A coalition of clergymen, led by the mufti of Tashkent, called
for fresh multiparty elections and an end to communist domination.
Ethnic Russians, formerly preponderant in the industrial workforce
and bureaucracy, began to leave the republic, with adverse economic
consequences. In Jan 1992 several people died in student-led food
riots in Tashkent after prices had been liberalized. Aided by
an inflow of funds from Saudi Arabia and despite the secularist
stance of President Karimov, a revival of Islamic teaching and
studies commenced. A government crackdown on Islamic fundamentalists
was announced 1993.
In 1994 Uzbekistan agreed to form a single economic zone with
neighbouring Kazakhstan and Kyrgyzstan, and a treaty on economic
integration and policy coordination was signed with Russia. Links
with Turkey were also strengthened, with Turkish being taught
in schools alongside Uzbek and English and in place of Russian.

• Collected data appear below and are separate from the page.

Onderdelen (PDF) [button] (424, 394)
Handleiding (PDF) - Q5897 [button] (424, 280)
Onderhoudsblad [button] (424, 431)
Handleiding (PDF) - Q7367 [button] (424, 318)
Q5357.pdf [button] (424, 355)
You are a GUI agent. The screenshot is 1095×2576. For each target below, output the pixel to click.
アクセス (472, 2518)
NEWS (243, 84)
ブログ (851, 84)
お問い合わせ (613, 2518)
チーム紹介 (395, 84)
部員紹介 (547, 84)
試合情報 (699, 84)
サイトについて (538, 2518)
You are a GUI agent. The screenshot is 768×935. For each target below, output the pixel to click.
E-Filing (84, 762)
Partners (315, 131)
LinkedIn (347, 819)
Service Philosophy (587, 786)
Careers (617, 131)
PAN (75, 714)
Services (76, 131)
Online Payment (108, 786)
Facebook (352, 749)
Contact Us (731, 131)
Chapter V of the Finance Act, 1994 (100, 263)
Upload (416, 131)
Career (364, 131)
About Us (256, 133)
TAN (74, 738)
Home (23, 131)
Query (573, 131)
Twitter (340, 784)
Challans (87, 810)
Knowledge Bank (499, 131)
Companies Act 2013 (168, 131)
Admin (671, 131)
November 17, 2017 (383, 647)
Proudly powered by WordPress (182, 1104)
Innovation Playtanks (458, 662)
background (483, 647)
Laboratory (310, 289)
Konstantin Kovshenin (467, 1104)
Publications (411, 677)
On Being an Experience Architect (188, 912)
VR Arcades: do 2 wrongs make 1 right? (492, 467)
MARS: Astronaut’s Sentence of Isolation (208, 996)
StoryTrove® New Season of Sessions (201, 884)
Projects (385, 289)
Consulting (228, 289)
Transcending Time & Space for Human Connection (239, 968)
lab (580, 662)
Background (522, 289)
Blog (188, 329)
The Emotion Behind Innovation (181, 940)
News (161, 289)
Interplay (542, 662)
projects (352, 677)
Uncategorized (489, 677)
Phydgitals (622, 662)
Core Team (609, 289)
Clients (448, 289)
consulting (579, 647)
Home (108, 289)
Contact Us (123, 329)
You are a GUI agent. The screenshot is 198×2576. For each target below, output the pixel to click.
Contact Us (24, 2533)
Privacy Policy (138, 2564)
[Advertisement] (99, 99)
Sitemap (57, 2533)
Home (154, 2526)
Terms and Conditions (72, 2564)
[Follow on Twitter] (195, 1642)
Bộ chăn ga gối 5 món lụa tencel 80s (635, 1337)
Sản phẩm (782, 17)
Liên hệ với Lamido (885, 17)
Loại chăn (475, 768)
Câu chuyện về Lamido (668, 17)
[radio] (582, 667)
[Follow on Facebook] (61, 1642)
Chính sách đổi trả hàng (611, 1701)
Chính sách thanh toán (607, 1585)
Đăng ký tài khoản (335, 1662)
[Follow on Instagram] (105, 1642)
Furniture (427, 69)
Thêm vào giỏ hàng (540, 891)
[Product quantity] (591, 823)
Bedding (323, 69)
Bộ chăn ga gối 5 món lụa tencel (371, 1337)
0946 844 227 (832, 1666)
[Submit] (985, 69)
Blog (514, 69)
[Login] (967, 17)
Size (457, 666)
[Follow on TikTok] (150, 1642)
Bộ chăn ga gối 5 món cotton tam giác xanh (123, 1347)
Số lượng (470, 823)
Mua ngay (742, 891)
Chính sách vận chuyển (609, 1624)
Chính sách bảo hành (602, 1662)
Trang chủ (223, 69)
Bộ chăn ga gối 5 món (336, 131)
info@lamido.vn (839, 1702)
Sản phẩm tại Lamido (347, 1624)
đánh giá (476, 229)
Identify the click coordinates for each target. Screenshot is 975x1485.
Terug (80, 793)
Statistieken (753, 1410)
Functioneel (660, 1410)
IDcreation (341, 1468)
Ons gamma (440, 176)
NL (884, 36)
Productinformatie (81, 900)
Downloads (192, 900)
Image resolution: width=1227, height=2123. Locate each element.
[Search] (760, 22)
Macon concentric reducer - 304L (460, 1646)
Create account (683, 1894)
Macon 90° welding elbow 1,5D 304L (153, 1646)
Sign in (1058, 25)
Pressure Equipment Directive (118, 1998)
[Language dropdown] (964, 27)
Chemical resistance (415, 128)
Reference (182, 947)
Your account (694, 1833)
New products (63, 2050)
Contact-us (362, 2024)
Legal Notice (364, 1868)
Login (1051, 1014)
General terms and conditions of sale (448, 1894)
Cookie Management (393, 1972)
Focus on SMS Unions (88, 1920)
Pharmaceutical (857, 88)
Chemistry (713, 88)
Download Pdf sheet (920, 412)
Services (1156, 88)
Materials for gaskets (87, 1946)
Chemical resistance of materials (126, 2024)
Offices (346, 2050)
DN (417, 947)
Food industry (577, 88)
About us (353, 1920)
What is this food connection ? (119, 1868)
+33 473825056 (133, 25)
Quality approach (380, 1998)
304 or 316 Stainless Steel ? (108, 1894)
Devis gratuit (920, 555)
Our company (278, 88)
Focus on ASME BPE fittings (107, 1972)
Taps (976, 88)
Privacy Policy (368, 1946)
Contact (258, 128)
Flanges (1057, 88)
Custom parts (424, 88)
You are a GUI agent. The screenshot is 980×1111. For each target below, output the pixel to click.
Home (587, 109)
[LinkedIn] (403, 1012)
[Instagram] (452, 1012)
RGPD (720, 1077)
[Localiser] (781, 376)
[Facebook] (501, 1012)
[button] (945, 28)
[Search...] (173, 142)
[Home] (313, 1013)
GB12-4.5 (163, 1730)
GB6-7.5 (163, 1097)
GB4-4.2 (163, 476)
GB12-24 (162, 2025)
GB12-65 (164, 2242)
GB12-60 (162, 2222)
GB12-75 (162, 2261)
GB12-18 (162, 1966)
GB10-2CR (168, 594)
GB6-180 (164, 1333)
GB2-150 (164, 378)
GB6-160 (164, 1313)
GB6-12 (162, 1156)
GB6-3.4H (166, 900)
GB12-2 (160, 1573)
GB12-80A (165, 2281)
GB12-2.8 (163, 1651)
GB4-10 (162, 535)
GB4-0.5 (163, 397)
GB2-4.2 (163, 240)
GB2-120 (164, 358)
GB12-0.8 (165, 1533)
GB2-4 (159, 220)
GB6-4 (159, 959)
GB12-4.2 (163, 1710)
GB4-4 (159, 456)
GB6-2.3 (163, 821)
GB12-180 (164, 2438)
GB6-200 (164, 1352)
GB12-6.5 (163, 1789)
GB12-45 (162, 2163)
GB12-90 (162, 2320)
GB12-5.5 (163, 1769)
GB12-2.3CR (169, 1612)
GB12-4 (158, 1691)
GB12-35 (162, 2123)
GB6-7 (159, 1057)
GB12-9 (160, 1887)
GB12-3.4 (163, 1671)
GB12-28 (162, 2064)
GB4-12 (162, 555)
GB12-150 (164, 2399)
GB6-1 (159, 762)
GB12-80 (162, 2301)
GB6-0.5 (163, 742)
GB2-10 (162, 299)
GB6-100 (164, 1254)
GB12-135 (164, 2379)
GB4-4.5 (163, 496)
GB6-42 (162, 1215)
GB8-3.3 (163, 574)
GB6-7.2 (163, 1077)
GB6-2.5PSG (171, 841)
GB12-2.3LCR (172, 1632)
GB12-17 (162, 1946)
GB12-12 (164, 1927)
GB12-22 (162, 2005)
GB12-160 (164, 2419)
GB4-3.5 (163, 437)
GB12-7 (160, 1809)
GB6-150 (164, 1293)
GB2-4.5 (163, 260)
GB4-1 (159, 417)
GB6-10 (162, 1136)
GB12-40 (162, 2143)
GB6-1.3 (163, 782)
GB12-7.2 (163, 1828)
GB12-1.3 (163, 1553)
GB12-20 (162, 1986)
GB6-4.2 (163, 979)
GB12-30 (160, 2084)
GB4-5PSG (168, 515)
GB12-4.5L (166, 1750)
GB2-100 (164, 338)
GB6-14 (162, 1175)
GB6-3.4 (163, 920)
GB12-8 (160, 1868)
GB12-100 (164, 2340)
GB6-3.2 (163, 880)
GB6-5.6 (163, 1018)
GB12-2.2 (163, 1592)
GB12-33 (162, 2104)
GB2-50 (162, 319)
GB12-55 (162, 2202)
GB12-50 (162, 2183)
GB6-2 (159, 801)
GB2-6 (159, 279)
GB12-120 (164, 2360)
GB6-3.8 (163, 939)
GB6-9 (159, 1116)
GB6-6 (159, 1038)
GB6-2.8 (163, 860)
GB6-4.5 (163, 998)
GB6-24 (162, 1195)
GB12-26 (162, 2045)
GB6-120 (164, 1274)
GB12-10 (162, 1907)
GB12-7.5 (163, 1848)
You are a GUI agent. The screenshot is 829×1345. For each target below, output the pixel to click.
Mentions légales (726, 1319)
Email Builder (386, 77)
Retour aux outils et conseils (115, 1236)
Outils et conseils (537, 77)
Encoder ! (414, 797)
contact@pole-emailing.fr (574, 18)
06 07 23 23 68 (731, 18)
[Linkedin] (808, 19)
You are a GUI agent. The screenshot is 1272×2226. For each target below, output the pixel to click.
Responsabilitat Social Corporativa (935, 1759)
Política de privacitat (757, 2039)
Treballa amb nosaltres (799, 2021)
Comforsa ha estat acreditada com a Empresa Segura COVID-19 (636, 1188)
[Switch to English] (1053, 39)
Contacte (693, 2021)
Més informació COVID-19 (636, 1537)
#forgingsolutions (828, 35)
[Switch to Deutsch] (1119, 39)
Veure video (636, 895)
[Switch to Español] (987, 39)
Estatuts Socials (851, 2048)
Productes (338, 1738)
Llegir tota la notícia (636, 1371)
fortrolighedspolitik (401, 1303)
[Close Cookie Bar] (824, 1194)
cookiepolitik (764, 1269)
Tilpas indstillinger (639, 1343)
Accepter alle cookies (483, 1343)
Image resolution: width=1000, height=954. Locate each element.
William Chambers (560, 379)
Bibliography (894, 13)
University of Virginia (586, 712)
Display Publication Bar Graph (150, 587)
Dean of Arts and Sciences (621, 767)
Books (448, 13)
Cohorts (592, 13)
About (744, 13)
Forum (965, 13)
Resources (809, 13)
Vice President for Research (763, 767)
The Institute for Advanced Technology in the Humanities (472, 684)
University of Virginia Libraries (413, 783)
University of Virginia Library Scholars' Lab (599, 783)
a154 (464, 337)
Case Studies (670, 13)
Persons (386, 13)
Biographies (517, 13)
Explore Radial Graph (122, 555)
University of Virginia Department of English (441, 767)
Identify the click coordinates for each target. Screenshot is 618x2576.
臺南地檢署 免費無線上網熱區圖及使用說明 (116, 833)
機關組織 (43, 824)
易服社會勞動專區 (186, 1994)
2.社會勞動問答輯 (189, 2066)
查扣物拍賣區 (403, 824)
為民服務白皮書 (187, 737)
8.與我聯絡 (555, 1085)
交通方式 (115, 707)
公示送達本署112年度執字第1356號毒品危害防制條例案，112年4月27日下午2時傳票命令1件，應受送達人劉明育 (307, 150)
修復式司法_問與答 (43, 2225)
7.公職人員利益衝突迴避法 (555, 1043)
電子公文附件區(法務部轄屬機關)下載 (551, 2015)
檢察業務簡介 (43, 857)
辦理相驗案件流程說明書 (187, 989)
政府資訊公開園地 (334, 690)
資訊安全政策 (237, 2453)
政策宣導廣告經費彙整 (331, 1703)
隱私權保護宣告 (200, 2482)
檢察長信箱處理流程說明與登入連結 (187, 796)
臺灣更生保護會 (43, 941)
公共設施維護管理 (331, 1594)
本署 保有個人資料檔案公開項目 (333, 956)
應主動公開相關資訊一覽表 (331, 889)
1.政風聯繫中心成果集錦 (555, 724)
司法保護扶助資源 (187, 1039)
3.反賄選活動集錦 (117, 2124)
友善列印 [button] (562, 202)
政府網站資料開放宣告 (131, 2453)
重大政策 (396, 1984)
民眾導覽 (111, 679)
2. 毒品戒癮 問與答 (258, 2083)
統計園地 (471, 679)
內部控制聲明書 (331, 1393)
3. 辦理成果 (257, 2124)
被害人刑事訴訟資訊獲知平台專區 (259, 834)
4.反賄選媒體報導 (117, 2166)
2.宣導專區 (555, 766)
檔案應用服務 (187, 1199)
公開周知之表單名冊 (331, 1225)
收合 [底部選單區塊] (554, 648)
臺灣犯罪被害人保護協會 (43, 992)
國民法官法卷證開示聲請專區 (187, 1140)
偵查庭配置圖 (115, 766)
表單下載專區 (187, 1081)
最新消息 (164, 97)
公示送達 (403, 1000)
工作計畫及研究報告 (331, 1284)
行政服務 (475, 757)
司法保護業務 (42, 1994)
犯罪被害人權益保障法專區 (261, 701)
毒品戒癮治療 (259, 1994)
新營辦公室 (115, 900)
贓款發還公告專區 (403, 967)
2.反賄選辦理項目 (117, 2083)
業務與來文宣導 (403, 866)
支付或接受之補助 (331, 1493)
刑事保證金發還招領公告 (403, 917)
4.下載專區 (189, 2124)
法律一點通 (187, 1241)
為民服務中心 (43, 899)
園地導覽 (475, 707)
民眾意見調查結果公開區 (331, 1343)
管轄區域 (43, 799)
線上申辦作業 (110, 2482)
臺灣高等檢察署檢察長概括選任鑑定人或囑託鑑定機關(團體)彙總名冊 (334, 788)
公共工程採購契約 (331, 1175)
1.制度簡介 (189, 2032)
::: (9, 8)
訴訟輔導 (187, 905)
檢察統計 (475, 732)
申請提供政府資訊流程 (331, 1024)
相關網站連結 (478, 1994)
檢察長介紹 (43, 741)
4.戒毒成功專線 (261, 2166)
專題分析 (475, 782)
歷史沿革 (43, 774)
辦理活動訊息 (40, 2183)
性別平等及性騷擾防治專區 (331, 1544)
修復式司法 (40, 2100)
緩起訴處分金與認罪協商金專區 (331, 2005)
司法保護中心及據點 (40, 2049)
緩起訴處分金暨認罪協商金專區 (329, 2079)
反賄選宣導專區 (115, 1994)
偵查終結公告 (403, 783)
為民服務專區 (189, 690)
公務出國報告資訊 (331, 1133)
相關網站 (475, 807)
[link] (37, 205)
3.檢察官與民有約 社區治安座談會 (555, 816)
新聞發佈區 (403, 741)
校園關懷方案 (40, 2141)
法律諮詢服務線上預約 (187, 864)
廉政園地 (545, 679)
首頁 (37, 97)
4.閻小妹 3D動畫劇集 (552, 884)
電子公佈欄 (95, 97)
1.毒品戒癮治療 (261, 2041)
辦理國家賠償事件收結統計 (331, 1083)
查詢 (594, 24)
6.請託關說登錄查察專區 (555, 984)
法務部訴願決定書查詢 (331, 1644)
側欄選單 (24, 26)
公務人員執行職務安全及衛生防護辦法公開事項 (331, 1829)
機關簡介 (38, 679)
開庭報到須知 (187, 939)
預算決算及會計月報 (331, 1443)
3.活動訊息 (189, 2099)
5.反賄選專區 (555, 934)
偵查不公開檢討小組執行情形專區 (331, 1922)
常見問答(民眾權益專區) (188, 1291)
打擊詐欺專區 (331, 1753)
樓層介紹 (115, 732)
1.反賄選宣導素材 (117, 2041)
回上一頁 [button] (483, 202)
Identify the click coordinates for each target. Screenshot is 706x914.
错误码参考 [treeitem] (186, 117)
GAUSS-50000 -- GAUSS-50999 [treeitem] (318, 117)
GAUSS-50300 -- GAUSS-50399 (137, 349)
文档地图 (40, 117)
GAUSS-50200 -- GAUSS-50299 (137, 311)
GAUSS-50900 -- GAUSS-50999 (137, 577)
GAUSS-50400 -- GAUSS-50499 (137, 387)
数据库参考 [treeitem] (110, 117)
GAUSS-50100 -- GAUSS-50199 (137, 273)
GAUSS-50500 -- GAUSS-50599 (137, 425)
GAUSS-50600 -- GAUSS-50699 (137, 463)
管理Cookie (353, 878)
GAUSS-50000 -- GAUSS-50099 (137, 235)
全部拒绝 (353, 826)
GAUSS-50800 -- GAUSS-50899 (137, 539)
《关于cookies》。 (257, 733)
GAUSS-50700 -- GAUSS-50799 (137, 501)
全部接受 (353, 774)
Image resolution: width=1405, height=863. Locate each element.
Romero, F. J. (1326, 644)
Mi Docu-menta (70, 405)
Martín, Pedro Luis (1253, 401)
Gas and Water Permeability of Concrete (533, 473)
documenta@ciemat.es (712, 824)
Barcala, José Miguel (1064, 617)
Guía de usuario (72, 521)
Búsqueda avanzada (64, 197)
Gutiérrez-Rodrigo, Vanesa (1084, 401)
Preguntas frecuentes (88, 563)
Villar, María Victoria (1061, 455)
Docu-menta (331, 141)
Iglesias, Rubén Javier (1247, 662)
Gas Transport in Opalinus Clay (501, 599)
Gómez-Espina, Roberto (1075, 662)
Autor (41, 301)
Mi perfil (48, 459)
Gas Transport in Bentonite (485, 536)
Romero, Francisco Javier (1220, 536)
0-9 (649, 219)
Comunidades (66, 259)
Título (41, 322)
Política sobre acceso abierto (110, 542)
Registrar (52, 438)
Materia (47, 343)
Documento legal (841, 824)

In the Jan 1995 assembly elections, from which opposition parties
were banned from participating, the ruling PDP emerged with a
clear majority. Karimov's term was extended for a further five-year
term by plebiscite March 1995, and in May he called for the five
former republics of Soviet Central Asia (Kazakhstan, Kyrgyzstan,
Tajikistan, Turkmenistan, and Uzbekistan) to form a unified Turkic
republic of ` Turkestan´. In Dec 1995 Otkir Sultonov was appointed
prime minister.
In Aug 1996 an agreement was signed with Kazakhstan and Kyrgyzstan
to create a Central Asian single market economy by 1998.
In Jan 1997 a new law prohibited political parties based on
ethnic or religious lines and required prospective parties to
have at least 5,000 members, spread over eight provinces.